Kernidee ist, dass „die ideale Motivation dann entsteht, wenn sowohl kognitive Zielsetzungen (Kopf …), affektive Motive (Bauch …) und Fä­higkeiten, Erfahrungen und Kenntnisse (Hand …) übereinstimmen. Fehlt ein Bereich, so kann sich Motivation nicht optimal entfalten, und ich muss gegensteuern“ (Kehr 2008, 25).

Die Ansatzpunkte und Interventionsformen sind je nach Komponente und Schnittstelle verschieden. Ideal ist es, wenn alle drei Komponenten passen. Dann können Maßnahmen wie Beteiligung an Entscheidungen, Übertragung von Verantwortung oder Einführung einer Feedback-Kul­tur die Performance noch weiter verbessern. Sind die Motive schwach ausgebildet oder diskrepant zu Zielen und Fähigkeiten, ist es ratsam, daran zu arbeiten, den Lust-Faktor zu erhöhen, z. B. indem gemeinsam Visionen entwickelt oder spielerisch-experimentelle Erfahrungsräume geschaffen werden. Fallen die Fähigkeiten aus, kann dies durch Coaching oder Training kompensiert werden. Mangelnder Zielbildung lässt sich durch stärkere Zielanreize, Zielvereinbarungen oder die Lösung even­tueller Zielkonflikte angehen.

(2)     Zusammenspiel personaler und kontextueller Einflussfaktoren

Um Einfluss- und Gestaltungsfelder der Re-Motivation in OE-Prozessen zu skizzieren, greift Küpers (2008) das Konzept der Kausalattribuierun­gen von Heider und Rotter auf. Es gibt Faktoren, die in der Person lie­gen, und solche, die dem organisatorischen Kontext angehören.

Mangelndes Commitment bzw. unzureichende Intentionen führen zu einer Haltung des „Nicht-Wollens“, die sich als Passivität oder Wider­stand Ausdruck verleihen kann. „Nicht-Können“ kann ausgelöst sein durch mangelndes Wissen, mangelnde Qualifikation, Überforderung etc., was sich dann auch sekundär in einem „Nicht-Wollen“ (also einer willentlichen Abkehr oder in innerer Kündigung) niederschlagen kann.

Unzureichende Kommunikation (Transparenz, Wertschätzung etc.), mangelnde Beteiligung und Übertragung von Verantwortung, geringe Fehlertoleranz … führen zu einer Wahrnehmung des „Nicht-Sollens“ oder gar des „Nicht-Dürfens“. Wenn zudem Ressourcen, Prozesse und Strukturen unzureichend sind, entsteht bei den Beteiligten der Ein­druck, dass die Situation als Ganze weder verfügbar noch steuerbar ist.

Wenn sich in OE-Prozessen Erfahrungen der Demotivation wiederholen und sich bei den beteiligten Akteuren in Haltungen verfestigt haben, die sich in mentalen Leitsätzen der skizzierten Form niederschlagen, sind massive Widerstände vorprogrammiert.
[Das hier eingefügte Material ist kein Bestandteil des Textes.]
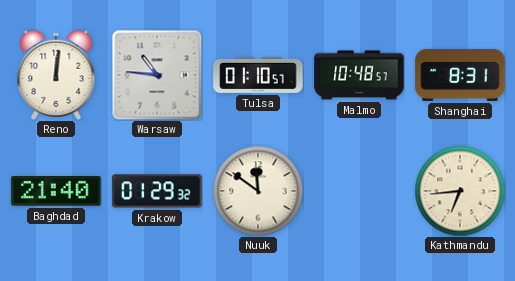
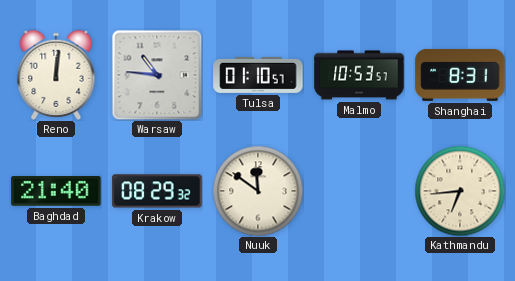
Malmo: 10:48 -> 10:53
Krakow: 01:29 -> 08:29
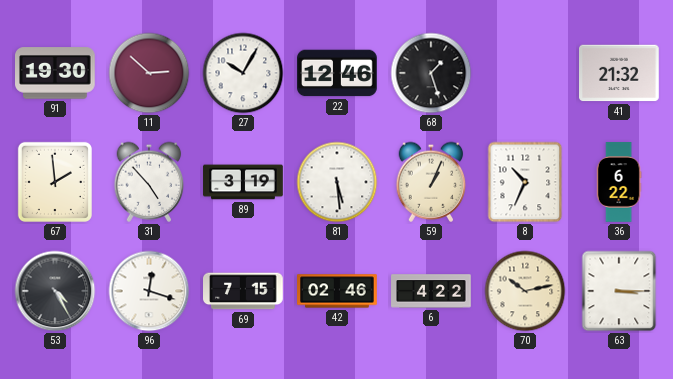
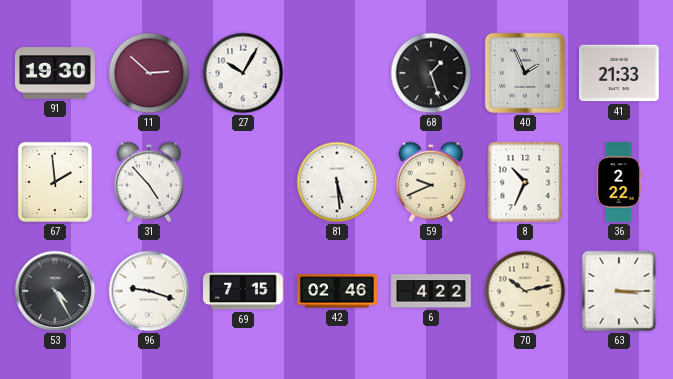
22: 12:46 -> none
40: none -> 1:56
41: 21:32 -> 21:33
89: 3:19 -> none
59: 1:04 -> 9:41
36: 6:22 -> 2:22
96: 12:18 -> 9:18
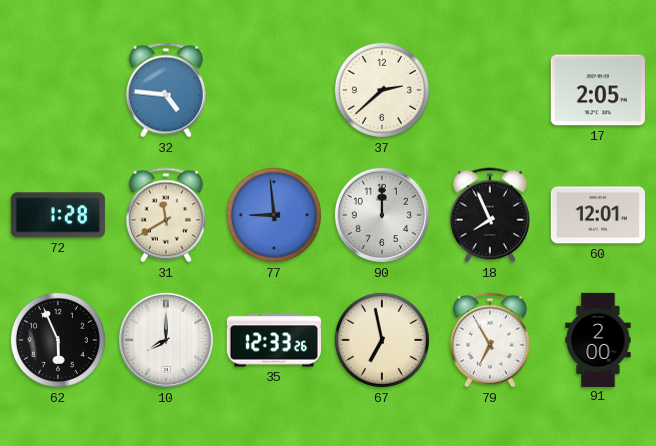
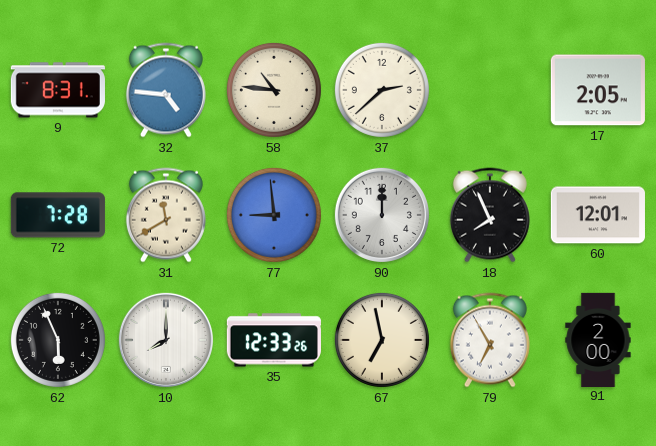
9: none -> 8:31
58: none -> 10:46
72: 1:28 -> 7:28
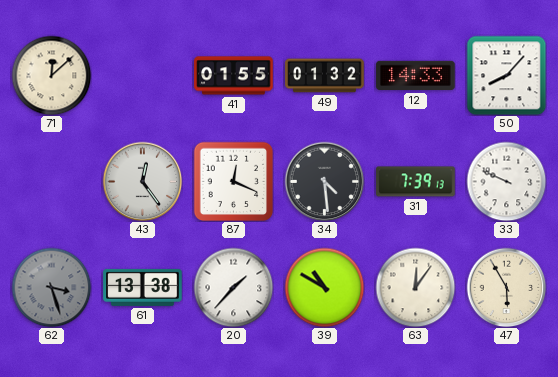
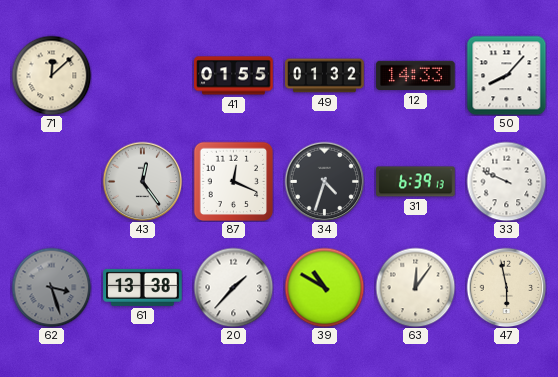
34: 4:29 -> 4:33
31: 7:39 -> 6:39
47: 5:55 -> 5:58
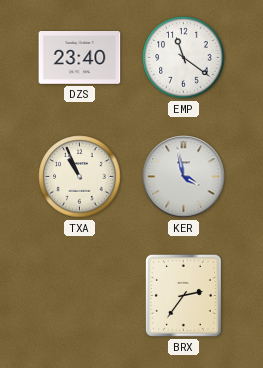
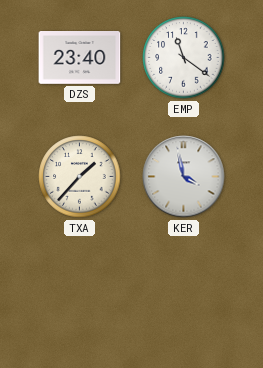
TXA: 10:56 -> 1:37
BRX: 2:36 -> none
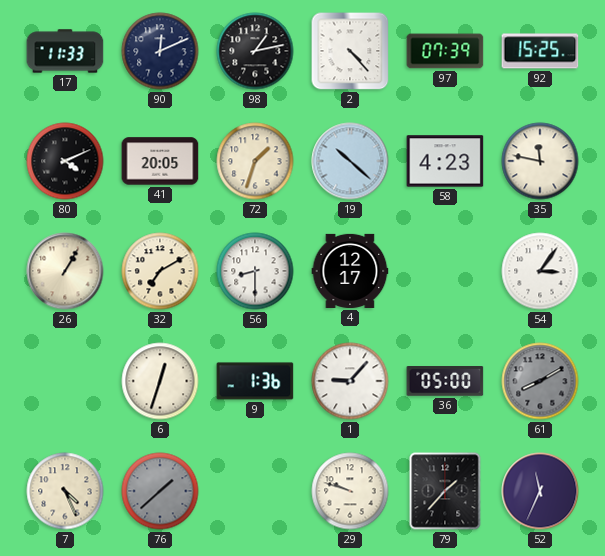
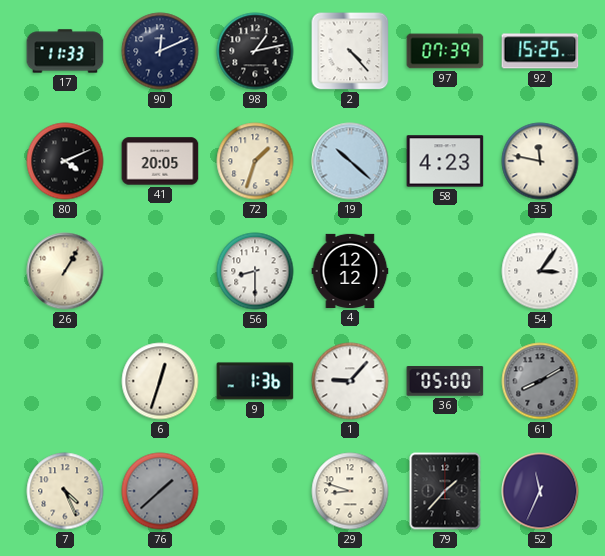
32: 7:10 -> none
4: 12:17 -> 12:12
29: 9:48 -> 8:48
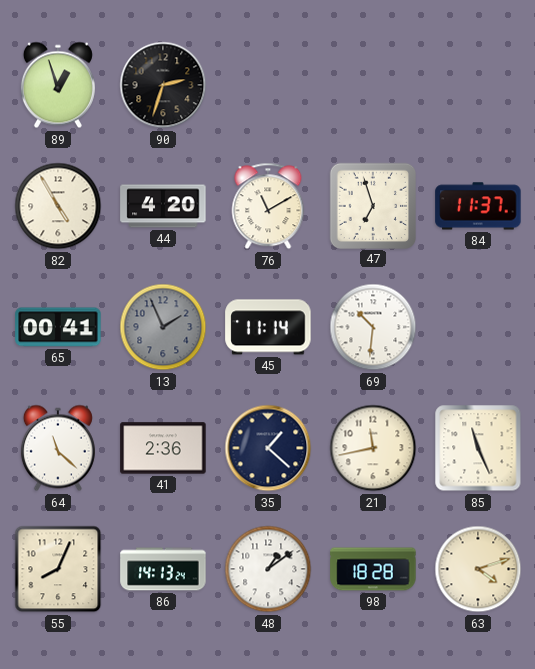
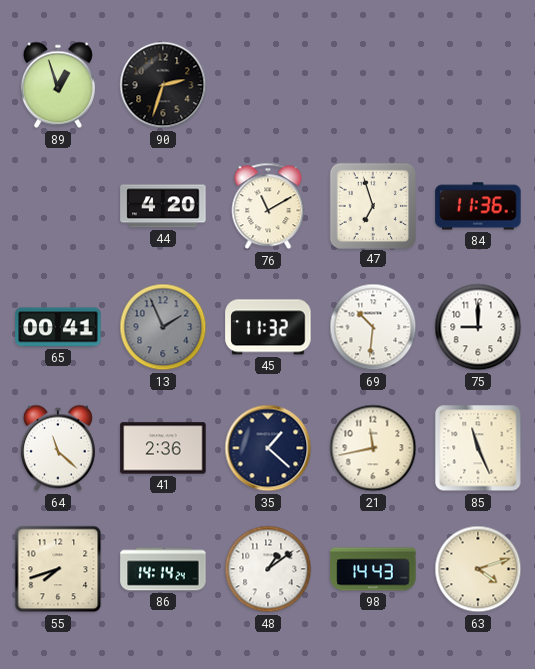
82: 4:55 -> none
84: 11:37 -> 11:36
45: 11:14 -> 11:32
75: none -> 9:00
55: 8:04 -> 7:42
86: 14:13 -> 14:14
98: 18:28 -> 14:43
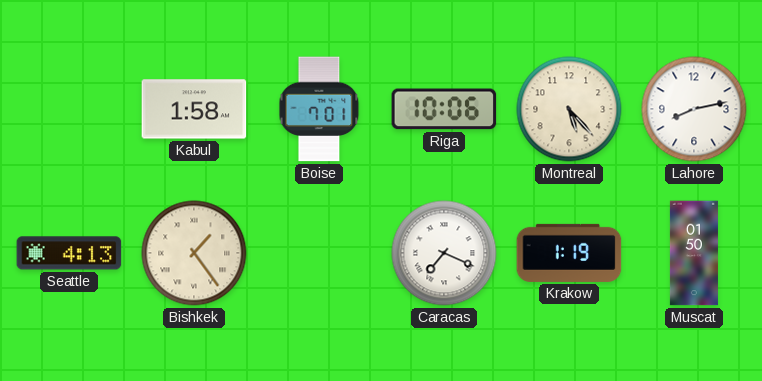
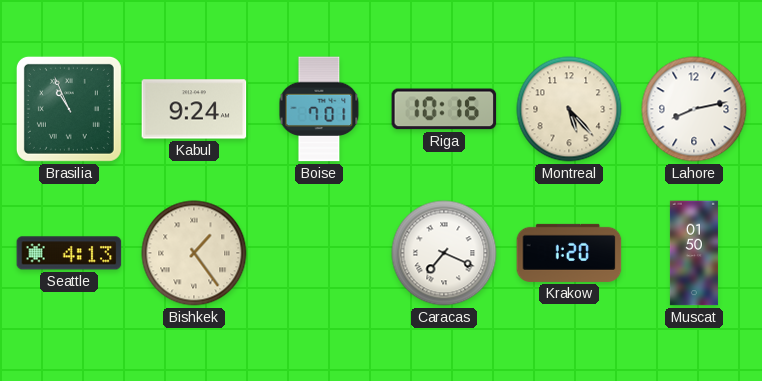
Brasilia: none -> 10:56
Kabul: 1:58 -> 9:24
Riga: 10:06 -> 10:16
Krakow: 1:19 -> 1:20
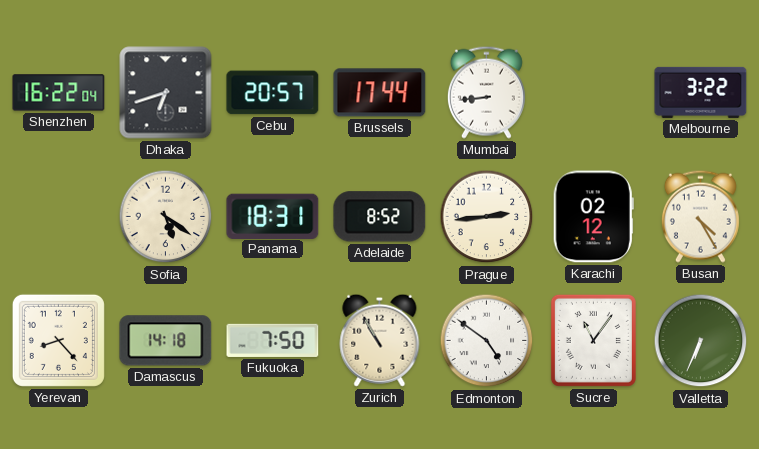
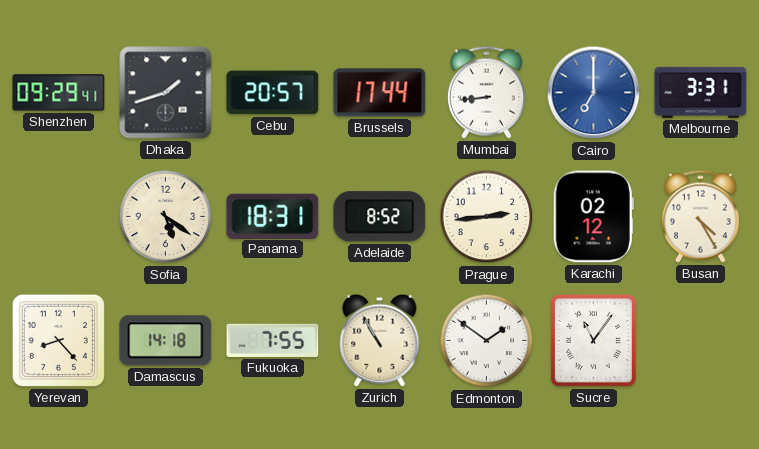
Shenzhen: 16:22 -> 09:29
Dhaka: 6:42 -> 1:42
Cairo: none -> 7:00
Melbourne: 3:22 -> 3:31
Fukuoka: 7:50 -> 7:55
Edmonton: 4:51 -> 1:51
Valletta: 6:34 -> none
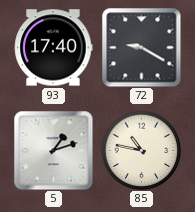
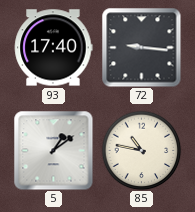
72: 9:20 -> 9:16
5: 1:12 -> 1:09
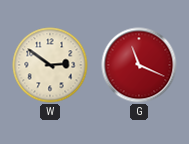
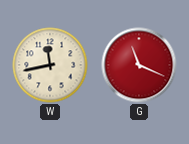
W: 2:51 -> 11:43
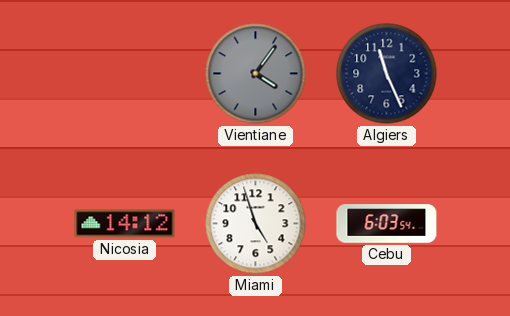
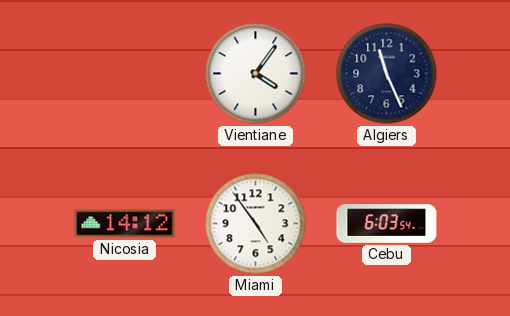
Vientiane dial: grey -> white
Miami: 4:57 -> 4:54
Daher ist es sinnvoll, präventiv vorzugehen. Jede Organisation hat ihre spezifischen Muster der Demoti­vation. Sie bewusst vor und im Verlauf von OE-Prozessen zu thema­ti­sie­ren, wahrzunehmen und zu kommunizieren, kann gute Hinweise dar­auf geben, welche Interventionen erforderlich sind, um solche Muster zu unterbrechen, präventiv Demotivation zu verhindern bzw. aktiv Remotivation zu betreiben.

4. Prinzipien und Strategien der Motivationsbildung in OE-Prozessen

Aus den Ergebnissen der psychologischen Forschung lassen sich grund­legende Prinzipien und Handlungsstrategien ableiten, um Menschen in Organisationen zu motivieren, sich auf Veränderungen einzulassen und Entwicklungsprozesse konstruktiv mitzugestalten.

(1)     Den Rahmen sichern – Vertrauen ermöglichen

Wichtiger als alle Maßnahmen der Motivation von Mitarbeitern ist die konsequente Vermeidung von Demotivation (vgl. Herzberg/Mausner/ Bloch Snyderman 1959). Die Erfahrung zeigt, dass Menschen ein schier unüberschaubares Wissen mitbringen, andere zu demotivieren. Mitar­beiter nicht beachten und abwerten, von Informationen und Entschei­dungen ausschließen, ständig kritisieren, öffentlich bloßstellen, im Un­klaren über die berufliche Zukunft lassen, ihnen drohen, keine Ver­ant­wortung übertragen, Räume eng machen, selbstständiges Arbeiten ver­hindern … – all das kennen die meisten aus schmerzlicher Erfahrung und praktizieren es vielfach selbst mehr oder weniger bewusst.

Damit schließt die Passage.